(1.) The execution proceedings in this case have had a curious and interesting history. The defendant died soon after the passing of the decree. Ignorant of this fact, the plaintiff filed the first four execution petitions against the dead judgment-debtor. The fifth petition he filed, bringing a wrong person on the record as the debtor's representative. The present petition is the sixth one filed against the same wrong representative; but the plaintiff amended it after the expiry of the 12 year period prescribed by Section 48, Civil Procedure Code by bringing the right representative on the record. The lower Court's finding, which is not contested, is that the plaintiff throughout acted bona fide.
(2.) On these facts, three questions arise: (1) Are the first four petitions against the dead judgment-debtor steps-in-aid of execution within Art. 182 (5) of the Limitation Act?. (2) Is the fifth petition against the wrong representative a step-in-aid of execution? (3) Does the amendment of the sixth (i.e., the present) petition, beyond the period provided by the law, relate back to the date when it was originally presented?

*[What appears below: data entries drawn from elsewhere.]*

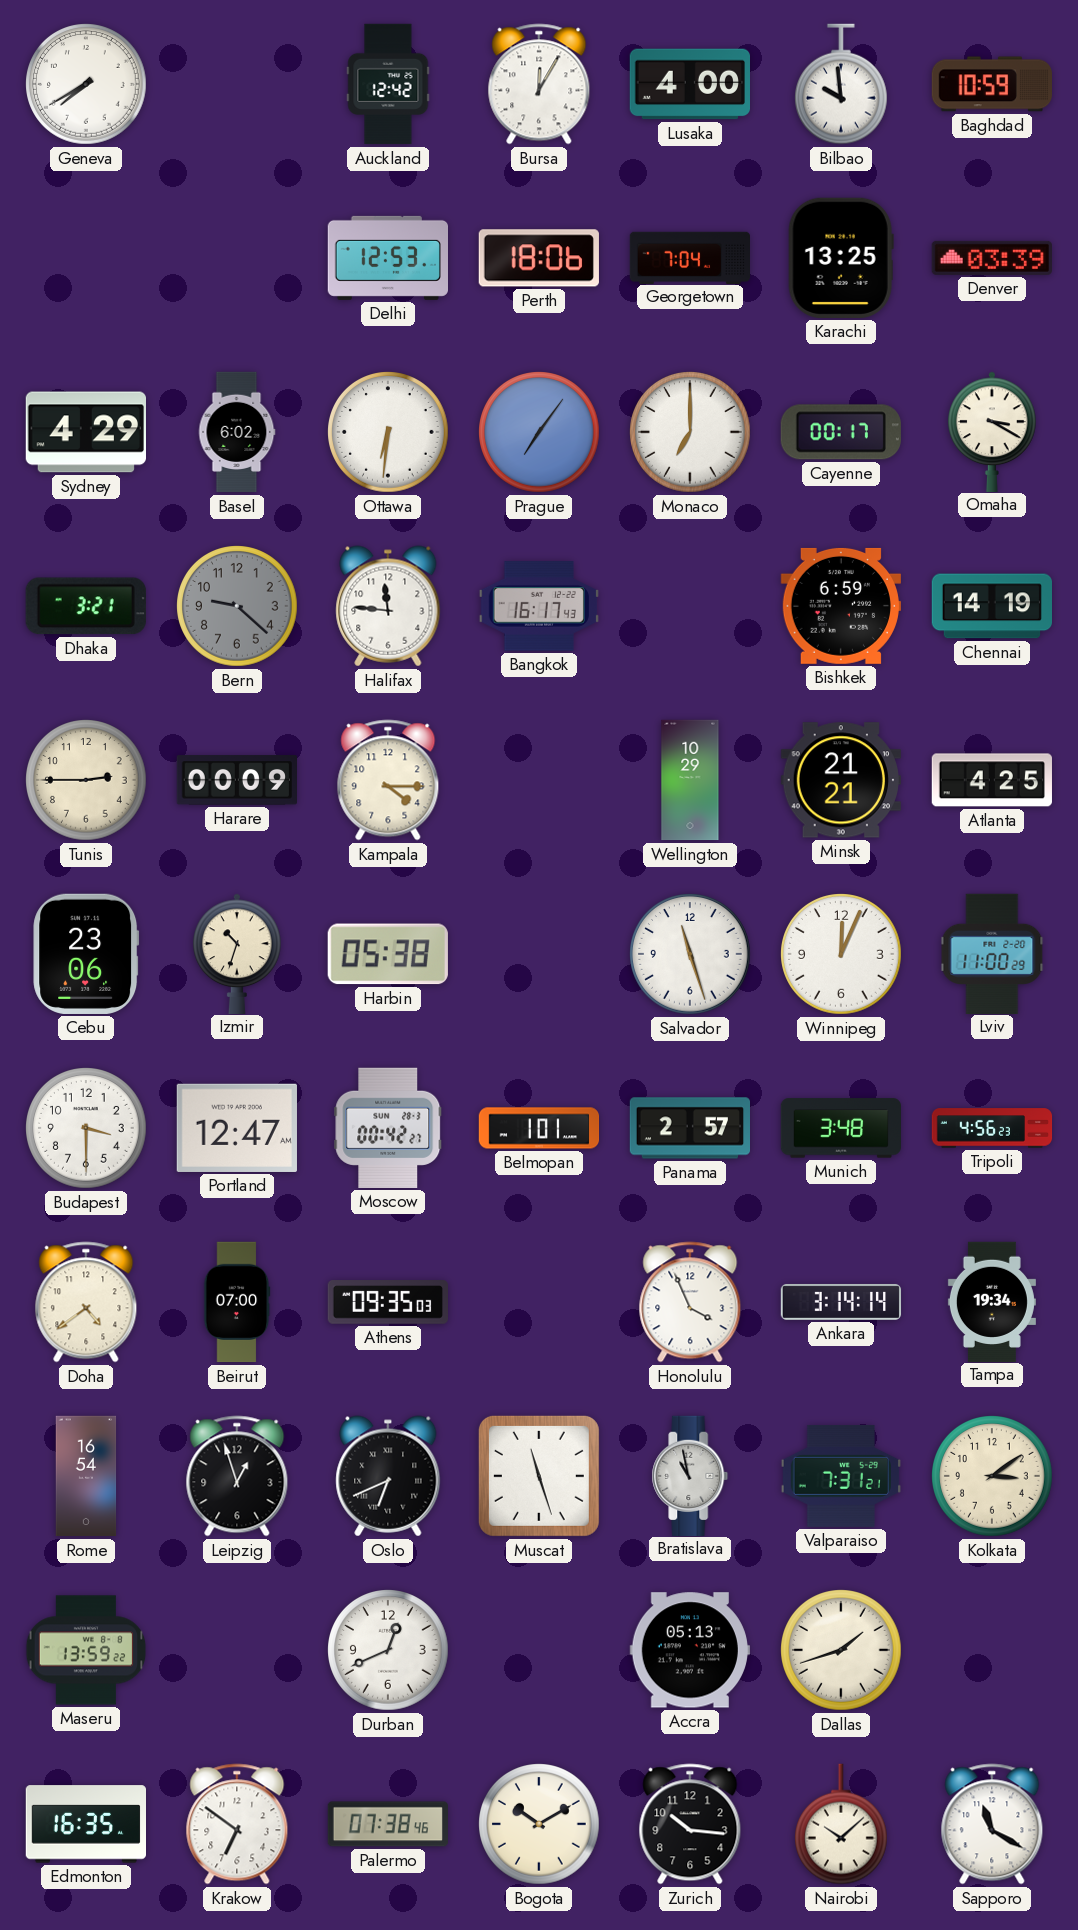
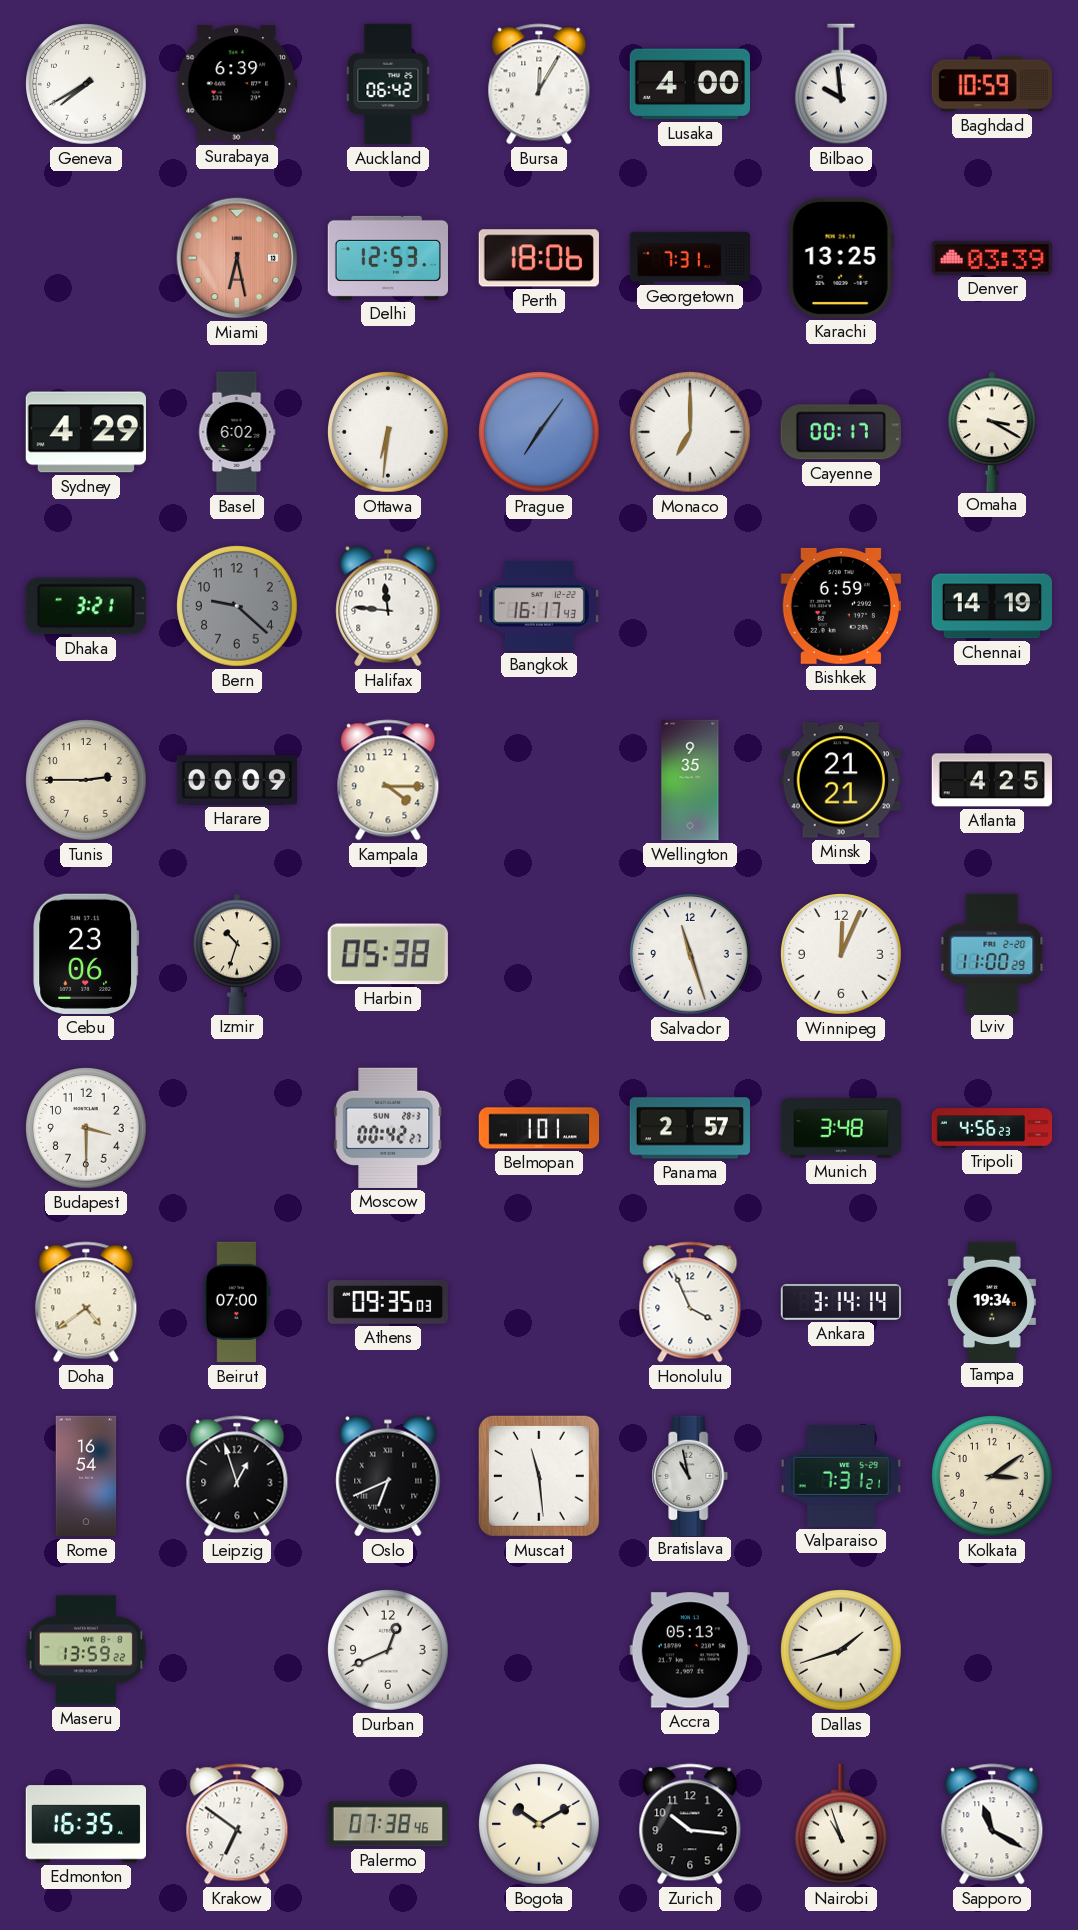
Surabaya: none -> 6:39
Auckland: 12:42 -> 06:42
Miami: none -> 6:28
Georgetown: 7:04 -> 7:31
Wellington: 10:29 -> 9:35
Portland: 12:47 -> none
Muscat: 11:27 -> 11:29
Nairobi: 10:08 -> 10:57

(3.) The first point. - There is a preponderance of authority in favour of the view that, when owing to a bona fide error the execution petition names the deceased judgment-debtor as the person against whom execution is sought, it is sufficient to save limitation. In Samia Pillai v. Chockalinga Chettiar (1893) I.L.R. 17 Mad. 76 : 4 M.L.J. 8 a Bench of this Court came to that conclusion. In Bipin Behari Mitter V/s. Bibi Zohra (1908) I.L.R. 35 Cal. 1047 the learned judges, dissenting from Madho Prasad V/s. Kesho Prasad (1897) I.L.R. 19 All. 337 and following Samia Pillai V/s. Chockalinga Chettiar (1893) I.L.R. 17 Mad. 76 : 4 M.L.J. 8 held that an execution application filed bona fide against a dead person, though it cannot be acted upon,-is nevertheless a step-in-aid of execution which has the effect of saving the decree from being barred. The Patna High Court in Sheogobind Ram V/s. Mt. Kishunbasi Kuer (1932) I.L.R. 11 Pat. 546 and the Lahore High Court in Maula Baksh V/s. Mohammad Ikram A.I.R. 1934 Lah. 55 took the same view. In two recent Madras cases, although the point did not directly arise, Samia Pillai V/s. Chockalinga Chettiar (1893) I.L.R. 17 Mad. 76 : 4 M.L.J. 8 was cited with approval: Parakkat Devaswom V/s. Venkatachalam Vadyar (1925) 50 M.L.J. 153 and Jagannadha Rao v. Narayanamurthy A.I.R. 1933 Mad. 696. But in unreported decision in C.M.A. No. 185 of 1902 a Bench of this Court, without discussing the point or considering the authorities, took the opposite view and Wallace, J. in Parakkat Devaswom V/s. Venkatachallam Vadhyar (1925) 50 M.L.J. 153 has rightly, in my opinion, refused to follow it. I therefore hold that the first four execution petitions, each of them filed within the time prescribed by the law, though they were not such as they themselves could be acted upon, had nevertheless the effect of saving the decree from becoming barred.